Na dwa dni przed rozpoczęciem Euro 2016 wciąż nie sposób jednoznacznie określić, kto, obok Oliviera Giroud, wejdzie w skład trzyosobowej formacji ataku reprezentacji Francji. Kandydatów jest czterech (Dimitri Payet, Anthony Martial, Antoine Griezmann, Kingsley Coman), a miejsca tylko dwa.
Pires jedno z nich zarezerwowałby dla gracza West Hamu United. - Bardzo istotnym elementem futbolu są obecnie stałe fragmenty gry. A Payet potrafi strzałem z rzutu wolnego zapewnić zwycięstwo, tak jak to uczynił w meczu z Kamerunem (3:2 - red.). Dlatego wolałbym, żeby występował w wyjściowym ustawieniu - skomentował mistrz świata z 1998 i mistrz Europy z 2000 roku.
Jego rodacy są uważani przez większość bukmacherów za faworytów do zwycięstwa w turnieju.

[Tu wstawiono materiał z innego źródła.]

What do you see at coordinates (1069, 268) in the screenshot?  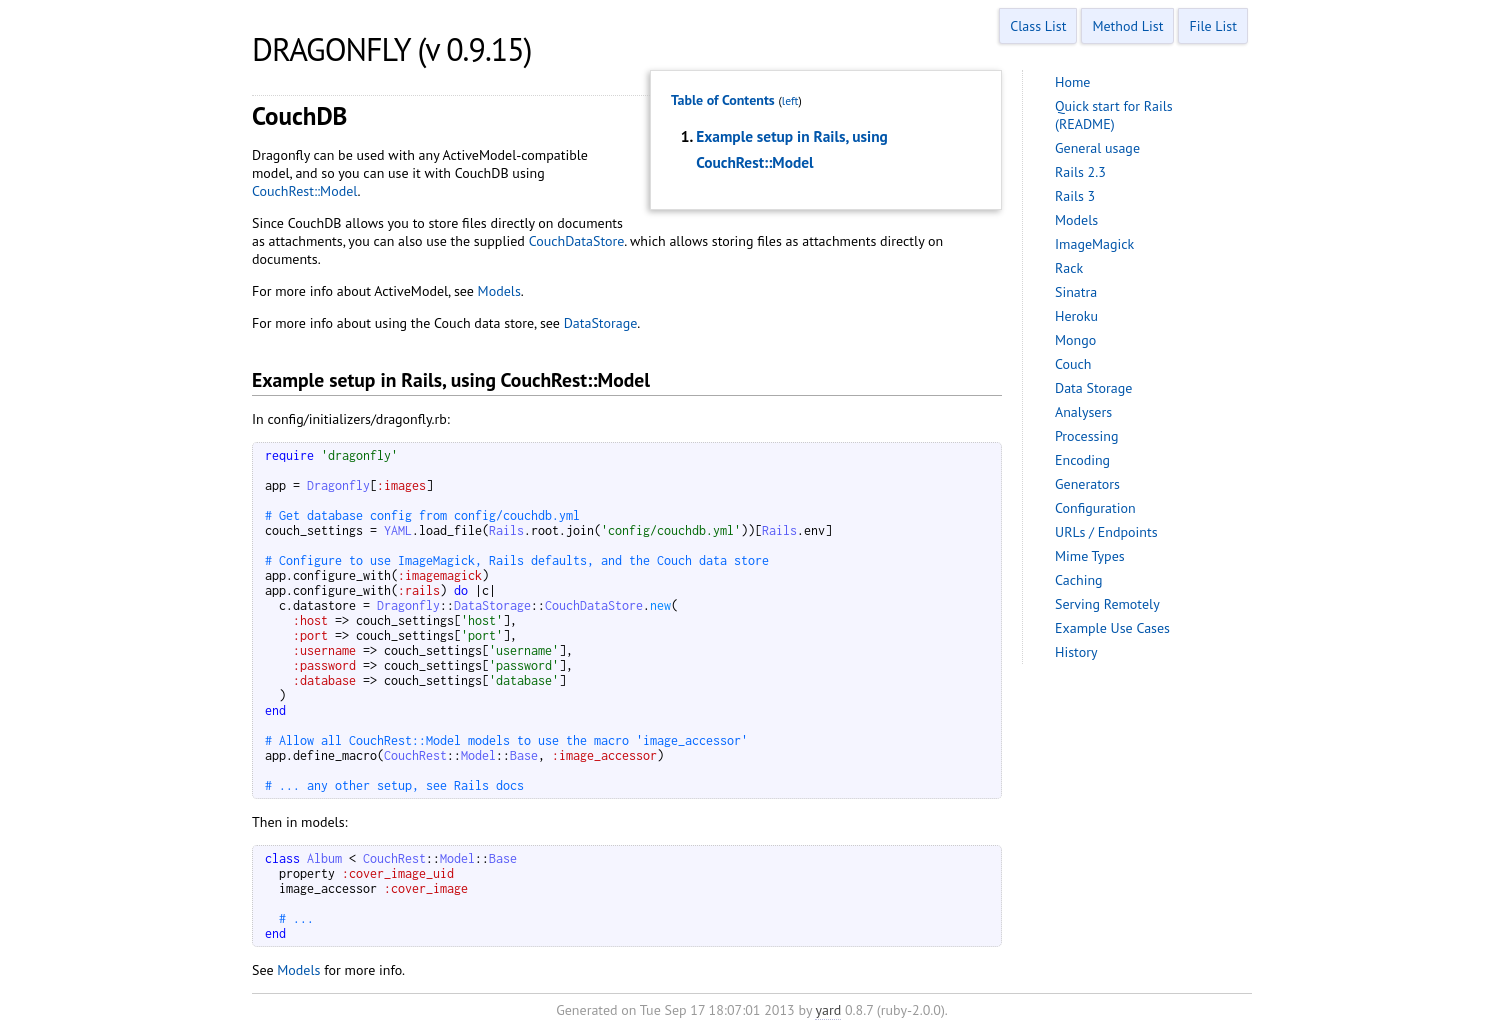 I see `Rack` at bounding box center [1069, 268].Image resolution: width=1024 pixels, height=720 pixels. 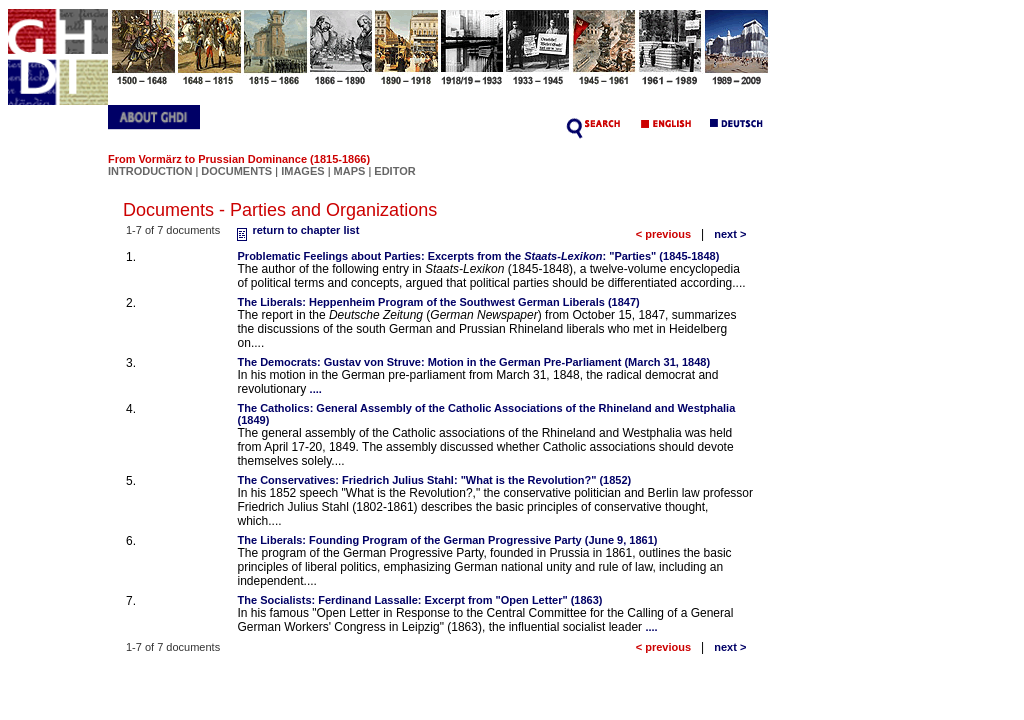 What do you see at coordinates (435, 480) in the screenshot?
I see `The Conservatives: Friedrich Julius Stahl: "What is the Revolution?" (1852)` at bounding box center [435, 480].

Wieloletni gracz Arsenalu Londyn (2000-2006) i Villarreal CF (2006-2010) również ma względem swoich młodszych rodaków wysokie oczekiwania.
ZOBACZ WIDEO Tu Irlandczycy przygotowują się do meczu z Polakami. Cisza i spokój
- Celem jest zdobycie trofeum. Zawodnicy zdają sobie sprawę z ciążącej na nich presji, ale nie martwię się o nich, ponieważ na co dzień grają w czołowych europejskich klubach. Musimy wygrać pierwszy mecz, by porwać za sobą kibiców i nieco zredukować spoczywające na nas ciśnienie - spuentował 42-letni Pires.
Pierwszym rywalem Francuzów podczas Euro 2016 będzie Rumunia (10 czerwca, godz. 21:00).